The Solutions Project will use a portion of the new funding to grow its currently six-member team, “but not by much,” she said. “Our model is about being lean and mean, and moving dollars out the door.” In an environmental sector known for being overwhelmingly white, particularly in leadership and among grantmakers in the space, that process may look a little different than most. 

For instance, when Walton took the position as CEO, the organization’s former executive director, Sarah Shanley Hope, who is white, stayed on as vice president of brand and partnerships. Shanley Hope, along with the board, had invited Walton to join the organization as its leader. And Walton, who took a year to consider the offer before accepting, said she asked Shanley Hope to remain on board.

“We’re co-conspirators in this work,” Walton said. It is a “patriarchal, white supremacist way of thinking that a new leader and a former leader can’t coexist. To me, that’s what feminine leadership looks like… recognizing it’s not about me, it’s not about her, or anyone on our team. It’s about our mission and purpose.”

Walton’s leadership also marks a longer-term shift for The Solutions Project, which was founded by three white men: the actor Mark Ruffalo, Stanford scientist Mark Jacobson and entrepreneur Marco Krapels.
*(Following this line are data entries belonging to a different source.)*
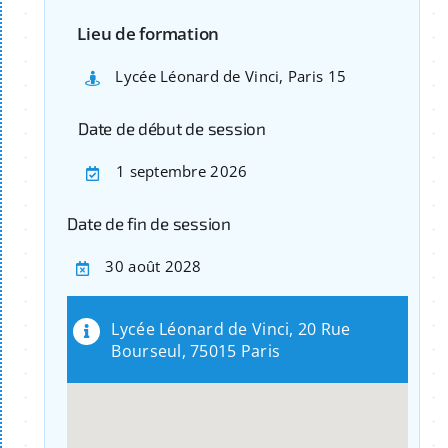
Lieu de formation
Lycée Léonard de Vinci, Paris 15
Date de début de session
1 septembre 2026
Date de fin de session
30 août 2028
Lycée Léonard de Vinci, 20 Rue
Bourseul, 75015 Paris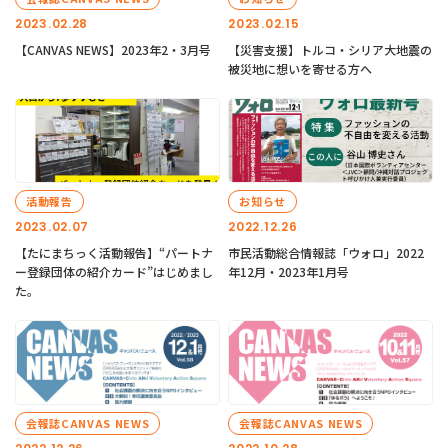
2023.02.28
2023.02.15
【CANVAS NEWS】2023年2・3月号
【災害支援】トルコ・シリア大地震の
被災地に想いを寄せる方へ
活動報告
お知らせ
2023.02.07
2022.12.26
【たにまちっく活動報告】“パートナ
市民活動総合情報誌「ウォロ」2022
ー登録団体の紹介カード”はじめまし
年12月・2023年1月号
た。
会報誌CANVAS NEWS
会報誌CANVAS NEWS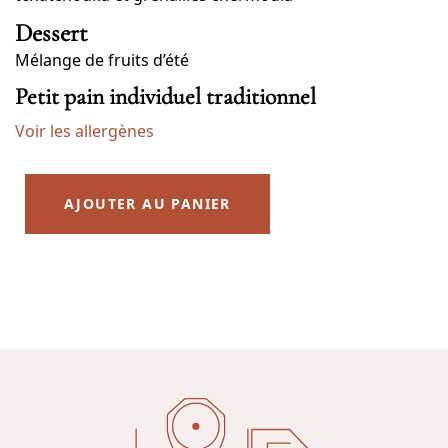
Dessert
Mélange de fruits d’été
Petit pain individuel traditionnel
Voir les allergènes
AJOUTER AU PANIER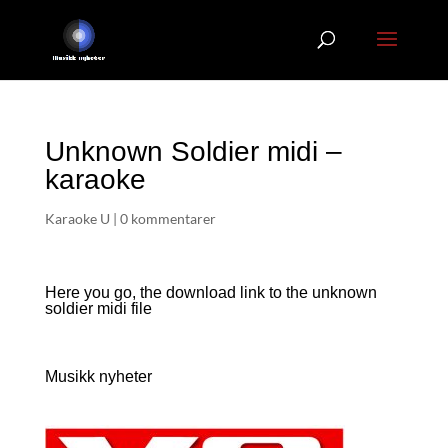
Unknown Soldier midi –
karaoke
Karaoke U
|
0 kommentarer
Here you go, the download link to the unknown
soldier
midi file
Musikk nyheter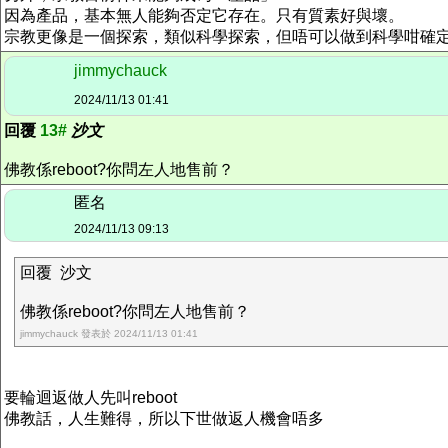
因為產品，基本無人能夠否定它存在。只有質素好與壞。
宗教更像是一個探索，類似科學探索，但唔可以做到科學咁確
jimmychauck
2024/11/13 01:41
回覆
13#
沙文
佛教係reboot?你問左人地售前？
匿名
2024/11/13 09:13
回覆 沙文
佛教係reboot?你問左人地售前？
jimmychauck 發表於 2024/11/13 01:41
要輪迴返做人先叫reboot
佛教話，人生難得，所以下世做返人機會唔多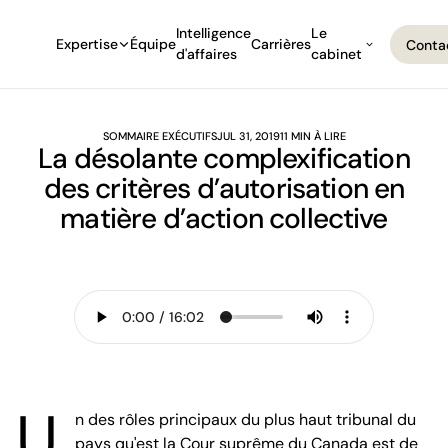
Intelligence
Le
Expertise
Équipe
Carrières
Conta
d'affaires
cabinet
Conta
SOMMAIRE EXÉCUTIFS
JUL 31, 2019
11 MIN À LIRE
La désolante complexification
des critères d’autorisation en
matière d’action collective
U
n des rôles principaux du plus haut tribunal du
pays qu'est la Cour suprême du Canada est de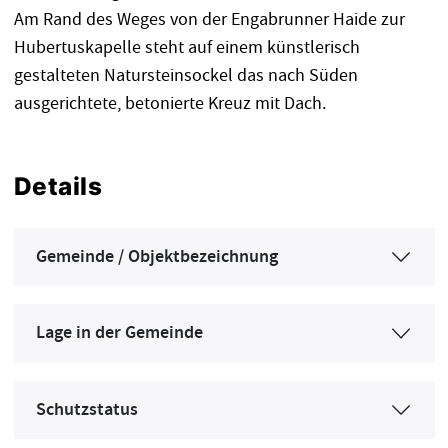
Am Rand des Weges von der Engabrunner Haide zur
Hubertuskapelle steht auf einem künstlerisch
gestalteten Natursteinsockel das nach Süden
ausgerichtete, betonierte Kreuz mit Dach.
Details
Gemeinde / Objektbezeichnung
Lage in der Gemeinde
Schutzstatus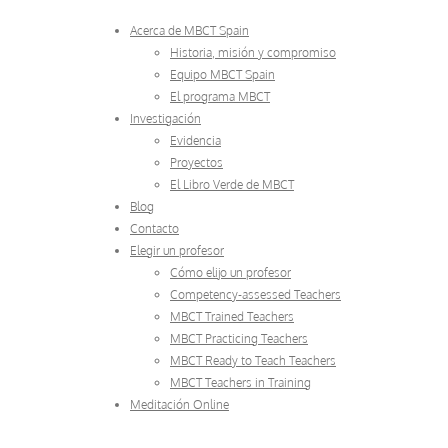
Acerca de MBCT Spain
Historia, misión y compromiso
Equipo MBCT Spain
El programa MBCT
Investigación
Evidencia
Proyectos
El Libro Verde de MBCT
Blog
Contacto
Elegir un profesor
Cómo elijo un profesor
Competency-assessed Teachers
MBCT Trained Teachers
MBCT Practicing Teachers
MBCT Ready to Teach Teachers
MBCT Teachers in Training
Meditación Online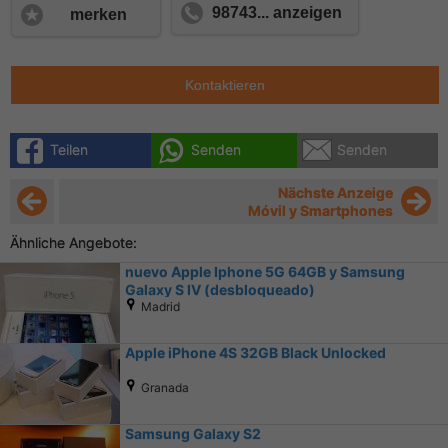
98743... anzeigen
merken
Kontaktieren
Teilen
Senden
Senden
Nächste Anzeige
Móvil y Smartphones
Ähnliche Angebote:
nuevo Apple Iphone 5G 64GB y Samsung
Galaxy S IV (desbloqueado)
Madrid
Apple iPhone 4S 32GB Black Unlocked
Granada
Samsung Galaxy S2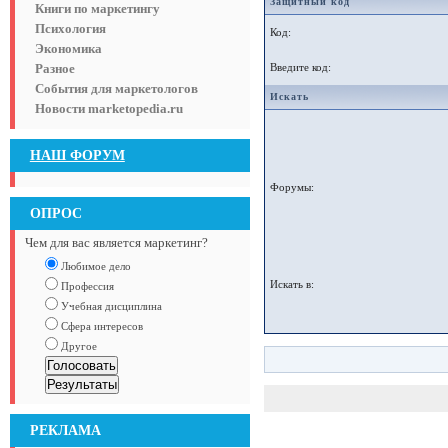
Защитный код
Книги по маркетингу
Психология
Код:
Экономика
Разное
Введите код:
События для маркетологов
Искать
Новости marketopedia.ru
НАШ ФОРУМ
Форумы:
ОПРОС
Чем для вас является маркетинг?
Любимое дело
Искать в:
Профессия
Учебная дисциплина
Сфера интересов
Другое
РЕКЛАМА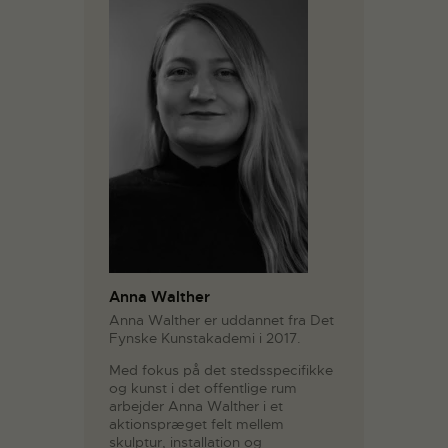
Anna Walther
Anna Walther er uddannet fra Det
Fynske Kunstakademi i 2017.
Med fokus på det stedsspecifikke
og kunst i det offentlige rum
arbejder Anna Walther i et
aktionspræget felt mellem
skulptur, installation og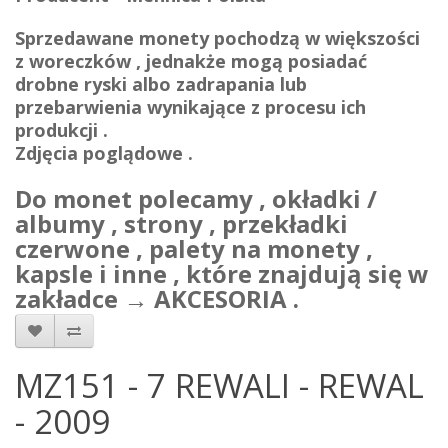
Sprzedawane monety pochodzą w większości
z woreczków , jednakże mogą posiadać
drobne ryski albo zadrapania lub
przebarwienia wynikające z procesu ich
produkcji .
Zdjęcia poglądowe .
Do monet polecamy , okładki /
albumy , strony , przekładki
czerwone , palety na monety ,
kapsle i inne , które znajdują się w
zakładce → AKCESORIA .
MZ151 - 7 REWALI - REWAL
- 2009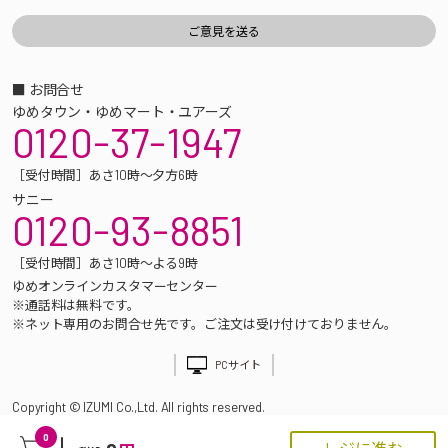
■ お問合せ
ゆめタウン・ゆめマート・ユアーズ
0120-37-1947
［受付時間］あさ10時～夕方6時
サニー
0120-93-8851
［受付時間］あさ10時～よる9時
ゆめオンラインカスタマーセンター
※通話料は無料です。
※ネット専用のお問合せ先です。ご注文は受け付けておりません。
PCサイト
Copyright © IZUMI Co.,Ltd. All rights reserved.
0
The organization’s board and staff have grown increasingly diverse in recent years, coming to more closely resemble the communities it supports. 

When I asked Walton how her team will use the new funding, she said they aim to deepen their work with the organization’s current grantees to expand their impact. In terms of expanding who they work with, rather than fund new efforts in new areas, the team will look to the frontlines for other groups. “It’s really important to fund where the work is already happening,” she said.

But she also turned back to the house meeting that launched her own awakening—and the experiences as an organizer that continue to ground her in her new role as the one signing the checks.

“Grassroots leaders in South Central L.A. really opened my eyes,” said Walton, who recently wrote in Medium about how her family reused bags, turned off lights out of economic necessity, but never called it conservation. Before arriving at SCOPE, she had thought of the fight against climate change as “don’t cut down all the trees” and “save the whales.” She’s still passionate about both topics, but the experience widened her perspective.

“Climate is that, and it’s thinking about jobs, and thinking about our economy, and thinking about water and water infrastructure. It’s thinking about land rights, and land justice, and sovereignty,” she said. “They really opened my eyes to the expansiveness of what climate can be.”

Inspired by those experiences, Walton is interested in exploring with grassroots leaders how to use the organization’s new windfall to create “a new center of gravity” on climate change. She hopes to reach those who are not involved and—like that young intern in South Central L.A.—maybe don’t yet see a place for people like them.

“What we do really well in the movement is preaching to the choir, talking to each other,” she said. “How do we translate all of this brilliance and all of these movements on the ground to the masses, and to my mother’s living room, so they can also feel like they can be an agent of social change?”